Half a year ago Kaufland announced a major refurbishing programme for Germany, with other Central European countries such as Romania, Czech Republic and Poland also prescribed a ‘Facelift’. As LZ Retailytics previously reported, the new concept aims to create a more pleasant shopping atmosphere, which is supported by major changes to the floor plan, new equipment comprising lower shelves, closed wall-chillers, better lighting and more upmarket decor as well as a new customer guidance system.
LZ Retailytics visited a newly revamped Kaufland in Northern Poland to assess its competitiveness in a retail environment dominated by discounters and proximity formats.
A chiller with food-to-go ranges welcomes the customer right at the store entrance and the new grey-clad bakery is now located in the main customer flow right behind the decluttered fruit & vegetable department. Next the ‘Aleja Zdrowia’ (‘Health Aisle’) offers free-from and organic items from the FMCG ranges. Beside this the pick & mix food concept has vanished, and all frozen product ranges have been moved close to the checkout, a sector formerly reserved for ice cream.
Non-food categories after the revamp show clearer layouts and have been grouped together around a dedicated promotional space in the centre towards the back of the store, emphasizing Kaufland’s claim as an (almost) full-range provider in the hypermarket channel.
Kaufland Poland is the retailer's trailblazer for serviced fresh counters. Accordingly, recent changes in comparison to those of other country operations are largely cosmetic, with obvious adaptations including a separate section branded ‘Regionalna Półka’ (‘Regional Shelf’) for sausages, cured meats and bakery products. In contrast to channel competitors, speciality fresh assortments such as K-veggie, K-Exquisit and items with protected designation of origin (PDO) had until now remained almost invisible in the standard range.
Technology-wise the new LED lighting contributes significantly to an overall improved shopping experience, with special spots illuminating fresh areas, the main aisles and focus categories such as cosmetics, confectionery and alcohol. As a striking modification the giant price posters formerly dominating the look of the fruit & vegetable section have been replaced by discreet electronic shelf labels and made way for hanging lamps, which noticeably shifts attention towards the merchandise.
The most obvious tech novelty, however, can be found in the checkout line. Some of the traditional tills have been replaced by six self-checkouts allowing for cash and card payments. Also, standard checkouts now are shorter, ending – discounter style – directly behind the till, at exactly the same height as the new, smaller shopping trolleys.

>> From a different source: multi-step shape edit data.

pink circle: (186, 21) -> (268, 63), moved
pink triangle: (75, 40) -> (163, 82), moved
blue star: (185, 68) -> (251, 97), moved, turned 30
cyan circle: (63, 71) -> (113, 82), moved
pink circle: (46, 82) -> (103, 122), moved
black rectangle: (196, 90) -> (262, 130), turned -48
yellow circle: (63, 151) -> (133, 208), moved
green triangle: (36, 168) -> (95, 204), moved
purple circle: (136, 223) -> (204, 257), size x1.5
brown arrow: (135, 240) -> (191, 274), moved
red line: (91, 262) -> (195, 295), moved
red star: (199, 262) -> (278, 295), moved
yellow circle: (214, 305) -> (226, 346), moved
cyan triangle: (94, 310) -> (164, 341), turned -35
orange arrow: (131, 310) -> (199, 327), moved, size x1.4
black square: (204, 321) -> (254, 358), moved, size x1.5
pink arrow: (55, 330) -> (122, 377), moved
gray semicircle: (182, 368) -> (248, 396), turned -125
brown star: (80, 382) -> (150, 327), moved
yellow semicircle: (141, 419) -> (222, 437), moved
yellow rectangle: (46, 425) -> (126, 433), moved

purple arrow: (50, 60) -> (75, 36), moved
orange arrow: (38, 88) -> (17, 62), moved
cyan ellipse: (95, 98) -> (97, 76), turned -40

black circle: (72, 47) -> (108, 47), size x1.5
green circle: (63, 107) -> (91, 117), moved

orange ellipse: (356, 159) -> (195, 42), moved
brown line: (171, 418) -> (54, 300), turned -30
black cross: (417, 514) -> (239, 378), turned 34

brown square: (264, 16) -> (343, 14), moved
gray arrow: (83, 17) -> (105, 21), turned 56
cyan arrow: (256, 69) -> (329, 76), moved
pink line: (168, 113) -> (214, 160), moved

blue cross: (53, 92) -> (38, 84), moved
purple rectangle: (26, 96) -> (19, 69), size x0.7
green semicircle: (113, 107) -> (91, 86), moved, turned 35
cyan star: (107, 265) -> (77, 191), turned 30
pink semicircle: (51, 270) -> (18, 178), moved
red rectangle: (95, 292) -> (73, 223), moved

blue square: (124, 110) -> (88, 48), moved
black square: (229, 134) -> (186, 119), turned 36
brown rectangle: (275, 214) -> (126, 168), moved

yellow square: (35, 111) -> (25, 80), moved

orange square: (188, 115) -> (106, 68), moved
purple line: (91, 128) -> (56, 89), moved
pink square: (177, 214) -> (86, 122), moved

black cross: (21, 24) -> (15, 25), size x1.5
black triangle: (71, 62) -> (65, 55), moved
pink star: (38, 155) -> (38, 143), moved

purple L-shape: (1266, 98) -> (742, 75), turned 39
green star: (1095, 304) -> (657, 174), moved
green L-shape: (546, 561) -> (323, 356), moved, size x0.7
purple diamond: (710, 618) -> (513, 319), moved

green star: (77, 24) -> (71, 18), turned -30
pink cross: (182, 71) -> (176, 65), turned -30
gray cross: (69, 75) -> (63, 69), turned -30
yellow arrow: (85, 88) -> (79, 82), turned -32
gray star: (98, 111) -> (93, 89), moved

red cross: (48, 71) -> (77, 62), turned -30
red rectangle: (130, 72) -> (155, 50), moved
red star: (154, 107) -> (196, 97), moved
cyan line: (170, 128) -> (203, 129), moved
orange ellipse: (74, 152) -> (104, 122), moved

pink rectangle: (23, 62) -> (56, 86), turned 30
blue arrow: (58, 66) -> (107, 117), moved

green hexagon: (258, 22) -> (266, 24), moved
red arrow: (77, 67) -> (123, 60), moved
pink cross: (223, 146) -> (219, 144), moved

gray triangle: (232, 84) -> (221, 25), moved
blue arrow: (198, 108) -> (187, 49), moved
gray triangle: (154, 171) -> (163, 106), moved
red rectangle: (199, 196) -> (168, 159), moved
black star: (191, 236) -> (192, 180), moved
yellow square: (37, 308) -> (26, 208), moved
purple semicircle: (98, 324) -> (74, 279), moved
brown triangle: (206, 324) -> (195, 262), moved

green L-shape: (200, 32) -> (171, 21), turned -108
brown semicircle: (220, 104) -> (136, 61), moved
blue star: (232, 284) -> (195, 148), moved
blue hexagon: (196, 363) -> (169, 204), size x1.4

If Kaufland were a sports car, the latest facelift could be classified as successful. The new model's design and driving comfort are clearly one notch up from the previous version. As with an aging vehicle model Kaufland in Poland was running the risk of getting lost between discounters and proximity formats chipping away from below and channel peers like Carrefour occupying upmarket positions. With the latest concept adaptations, the retailer is catching up, reflecting evolving customer preferences.
However, if you expected the new concept to be a commercial revolution, you would possibly be disappointed. From a category view the assortment has not yet matured to levels presented at channel peers like Carrefour or Auchan. A large part of the regional, food-to-go and health items has been drawn together from other corners of the layout, making the new additions to the assortment stand out. This also applies for shelf hot faces where Kaufland shows assortment competence, displaying specialty or brand items (e.g. capsules and beans for coffee, olives and antipasti for canned goods, Lindt for chocolates and Tarczyński for sausages, among others). Product lines that are already established in Germany, such as K-take it veggie, K-Classic lactose-free, K-Exquisit and K-Bio to date are virtually invisible in Polish outlets. Therefore, we would expect a more pronounced commercial aspect of the revamp to manifest only later this year.
Kaufland’s remodelling on first sight seems more of a cosmetic remake, but closer examination shows that the banner stays true to its discount roots. The removal of the middle shelf in combination with department pictograms and colour-coding make for much easier in-store navigation, effectively helping to locate sought-after items. Electronic shelf labels in the fruit & vegetable section simplify price changes. This is helpful especially for a retailer, that has implemented ‘Tagesartikel’ (‘Daily Items’) that, as a standard, are sold out at the end of the day. Connected to this, flowers and plants now are placed directly in front of the checkout line, earlier running the risk of obstructing the store entrance and getting damaged during the shopping process. In the same area customers now can find the frozen category placed in its entirety by the checkouts, reducing defrosting time. Last but not least, the information desk, formerly at the store entrance, is now located in the middle of the checkout zone next to the self-service cash terminals, saving staffing costs and ensuring immediate customer support if needed.